Records for processing >>
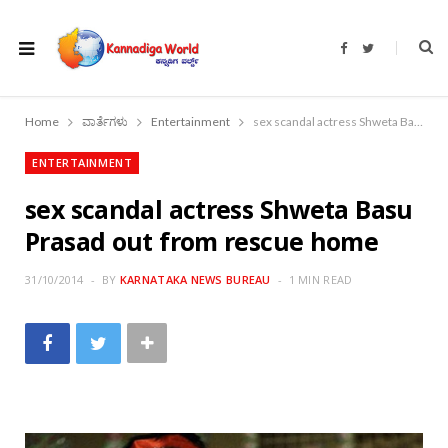
F
T
a
w
c
i
e
t
b
t
o
e
Home
ವಾರ್ತೆಗಳು
Entertainment
sex scandal actress Shweta Basu Prasad out from rescue home
o
r
k
ENTERTAINMENT
sex scandal actress Shweta Basu
Prasad out from rescue home
31/10/2014
BY
KARNATAKA NEWS BUREAU
1 MIN READ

Problem description >> Replicate the material above verbatim; images stay out of the copy.

Finished task >>
F
T
a
w
c
i
e
t
b
t
o
e
Home
ವಾರ್ತೆಗಳು
Entertainment
sex scandal actress Shweta Basu Prasad out from rescue home
o
r
k
ENTERTAINMENT
sex scandal actress Shweta Basu
Prasad out from rescue home
31/10/2014
BY
KARNATAKA NEWS BUREAU
1 MIN READ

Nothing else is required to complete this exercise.